For businesses that have no foreign partners, the corporate group provides the lead. “The advantage of our system is our ability to use the knowledge we gain from every JV and horizontally deploy it for every other group company’s benefit,” Srivastava says. While all measures taken in 2007 were internal, in 2008 Anand is going to take the campaign to its suppliers. “Our manufacturing depends significantly on supplier quality, and we have significant quality issues here. Of the 1,200 suppliers we have all over the country, some are bigger than we,” says Patel. “The logistics are daunting.” One simple rule of COPQ is to first arrest a bad product going out of the door.

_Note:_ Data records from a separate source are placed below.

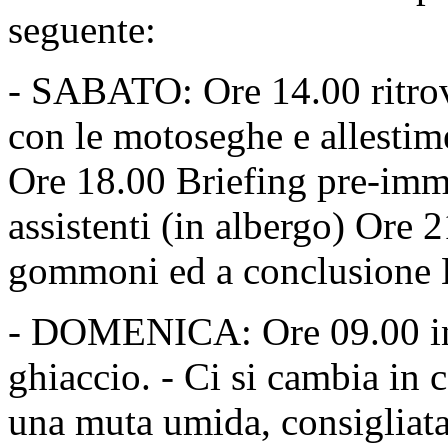
seguente:
- SABATO: Ore 14.00 ritrovo
con le motoseghe e allesti
Ore 18.00 Briefing pre-imme
assistenti (in albergo) Ore 
gommoni ed a conclusione 
- DOMENICA: Ore 09.00 ini
ghiaccio. - Ci si cambia in 
una muta umida, consigliata 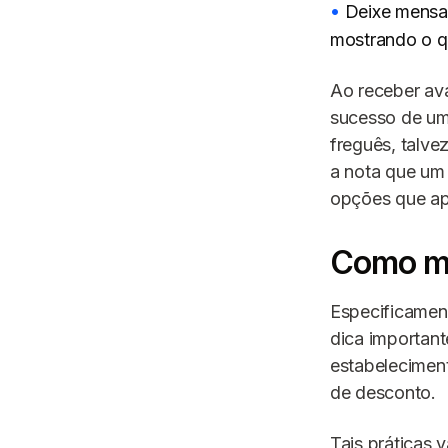
Deixe mensag
mostrando o qu
Ao receber ava
sucesso de um
freguês, talv
a nota que um 
opções que apa
Como me
Especificamen
dica important
estabeleciment
de desconto.
Tais práticas 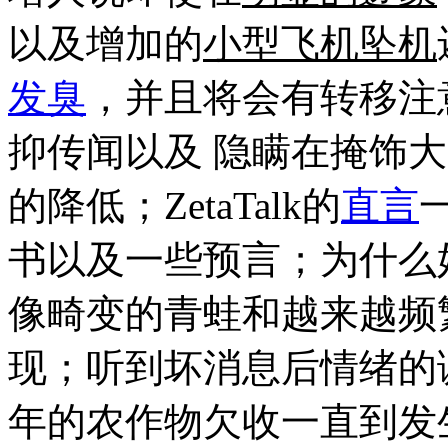
以及增加的
小型飞机坠机
发臭
，并且将会有转移注
抑传闻
以及 隐瞒在
掩饰大
的降低
；ZetaTalk的
直言
书以及一些
预言
；为什么
像
畸变的青蛙
和越来越频
现；听到坏消息后
情绪的
年的
农作物欠收
一直到发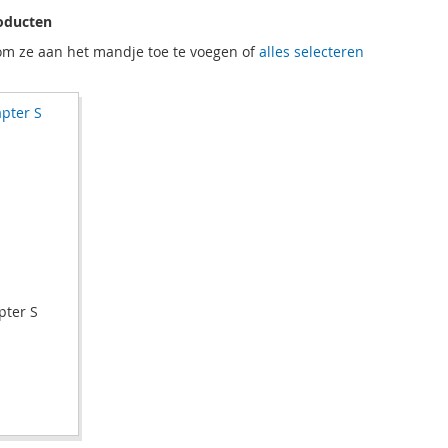
oducten
om ze aan het mandje toe te voegen of
alles selecteren
pter S
n
VOEGEN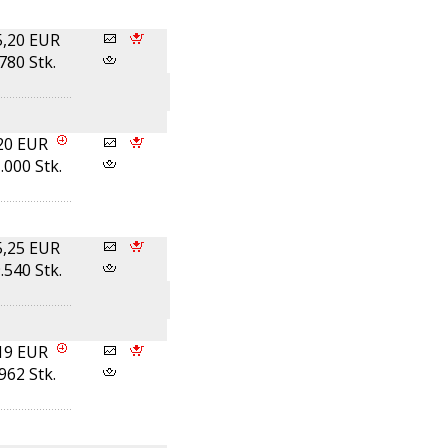
5,20 EUR
780 Stk.
20 EUR
.000 Stk.
5,25 EUR
.540 Stk.
19 EUR
962 Stk.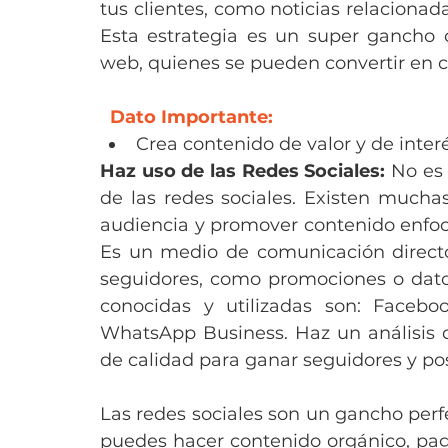
tus clientes, como noticias relacionad
Esta estrategia es un super gancho c
web, quienes se pueden convertir en cl
 Dato Importante:
Crea contenido de valor y de interé
Haz uso de las Redes Sociales:
 No es 
de las redes sociales. Existen muchas
audiencia y promover contenido enfocad
Es un medio de comunicación directo
seguidores, como promociones o datos
conocidas y utilizadas son: Facebook
WhatsApp Business. Haz un análisis 
de calidad para ganar seguidores y pos
Las redes sociales son un gancho perfec
puedes hacer contenido orgánico, pag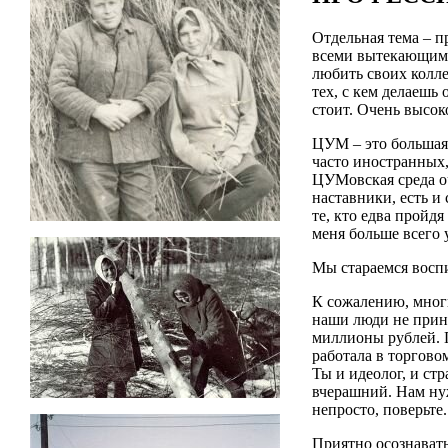
Отдельная тема – п
всеми вытекающими 
любить своих колле
тех, с кем делаешь 
стоит. Очень высок
ЦУМ – это большая 
часто иностранных,
ЦУМовская среда оч
наставники, есть и
те, кто едва пройд
меня больше всего 
Мы стараемся восп
К сожалению, многи
наши люди не прина
миллионы рублей. П
работала в торгово
Ты и идеолог, и стр
вчерашний. Нам нуж
непросто, поверьте.
Приятно осознавать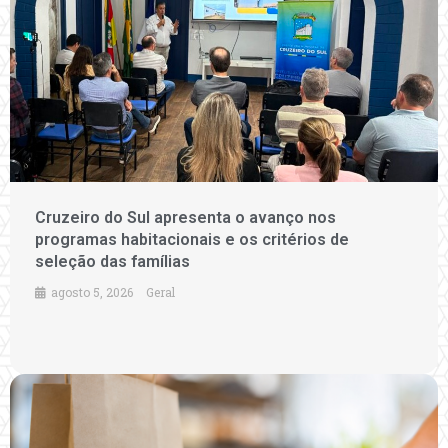
Cruzeiro do Sul apresenta o avanço nos
programas habitacionais e os critérios de
seleção das famílias
agosto 5, 2026
Geral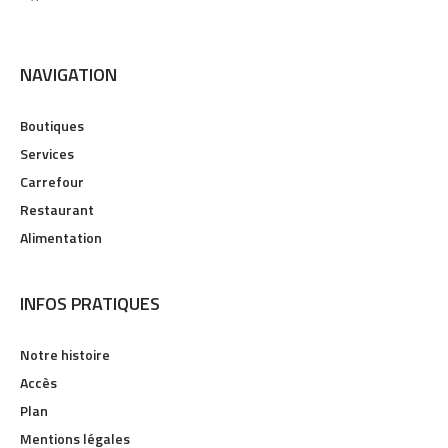
Hypermarché : Carrefour + Station Service + Carrefour Drive
NAVIGATION
Boutiques
Services
Carrefour
Restaurant
Alimentation
INFOS PRATIQUES
Notre histoire
Accès
Plan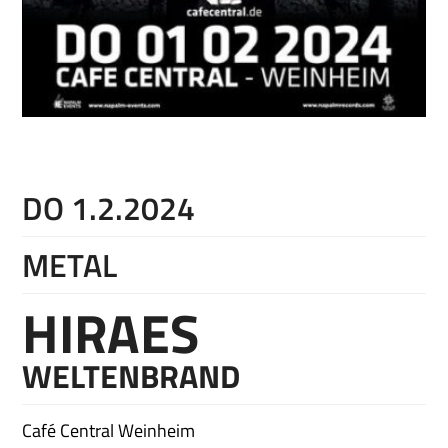
DO 1.2.2024
METAL
HIRAES
WELTENBRAND
Café Central Weinheim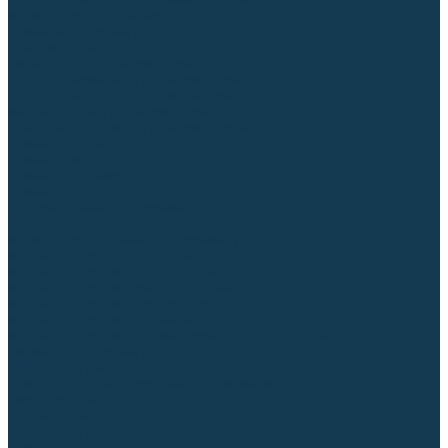
Блоки автоматики для генераторов
Аксессуары для генераторов
Пневмоинструмент
Компрессоры
Безмасляные компрессоры
Масляные ременные компрессоры
Масляные коаксиальные компрессоры
Автомобильные компрессоры
Комплектующие для компрессоров
Пневмошлифмашины
Пневмодрели
Пневмогайковерты
Пневмопистолеты
Наборы пневмоинструмента
Шланги
Аксессуары к пневмоинструменту
Аккумуляторный инструмент
Аккумуляторные УШМ (болгарки)
Аккумуляторные дрели-шуруповерты
Аккумуляторные перфораторы
Аккумуляторные дисковые пилы
Аккумуляторные батареи, зарядные устройства
Сетевой инструмент
УШМ и шлифмашины
Дрели, миксеры, шуруповерты сетевые
Перфораторы
Отбойные молотки
Точильные станки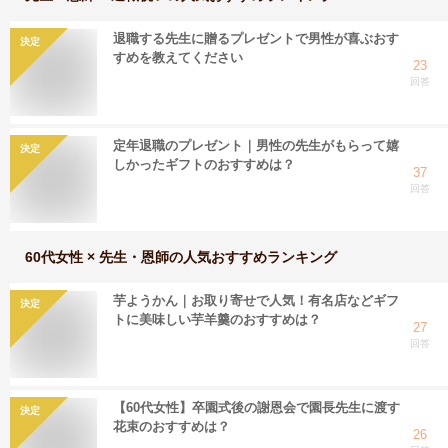
退職する先生に贈るプレゼントで男性が喜ぶおす
決定
すめを教えてください
23
回答
定年退職のプレゼント｜男性の先生がもらって嬉
決定
しかったギフトのおすすめは？
37
回答
60代女性 × 先生・恩師
の人気おすすめランキング
芋ようかん｜お取り寄せで人気！有名店などギフ
決定
トに美味しい芋羊羹のおすすめは？
27
回答
【60代女性】卒園式後の謝恩会で園長先生に渡す
決定
花束のおすすめは？
26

So the group decided to internalise the cost, so at least the vehicle manufacturer or the ultimate owner of the vehicle did not get hit by quality issues. “Initially the cost even went up in some cases, because what we hadn’t arrested till then was leaking out,” he adds.

This was a dire imperative because a large part of the group’s production goes abroad to its partners, ether as parts or subassemblies. “In fact, Jaguar has some parts made by the Gabriel plant in Chakan. With that brand and prestige, if one part has a problem, we have a huge problem, maybe 10,000 times the cost of that part. And the damage to our reputation, which you can’t put a value on.” In his new role Srivastava has been tasked to put together a group that will work on supplier quality, apart from each company’s own groups. This will be a central team with leadership based in Chennai, and supported with staff and engineers regionally. Given that 80 percent of the quality problems originate from 20 percent of the suppliers, the ‘supply chain council’ will develop a process to identify vendors who need assistance, and what kind of assistance. Experts are being deployed for each company, such as for example a senior operations head from Tata Motors who will work with some of the key vendors of Spicer.

Srivastava explains that if it was the companies themselves doing it, they would take a more short-term approach. But now, with volumes picking up at a rapid pace, the individual Anand companies’ ability to make corrections with the suppliers by means of knowledge backing – and indeed their willingness to do this – is not what it should be.

“Of course, while the primary responsibility rests with the company, we will still develop a core group that provides assistance and also a panel of domain experts,” he adds. The suppliers too will have to invest, but the group will provide that initial spark. Here too the JV partners will be involved. As an example, Srivastava cites ICML in Vadodara, which is a big supplier to Behr for exports. “Behr India has a global sourcing team that will help them improve, using our processes and methodology — the Anand Production System . The strategy is long-term and not certificate-driven, he points out. Whatever gains are won must be sustainable over an extended period. “As a group we’re saying we should see significant progress at the end of three years. Results won’t come overnight, but we believe that in three years it will become ingrained, it will have caught on in the full supply chain,” Srivastava says.

The Anand Group is among the best in the component industry in delivery and partnership, he declares. “Our vision is, over the next few years, when people think Anand, regardless of which company, they think quality.”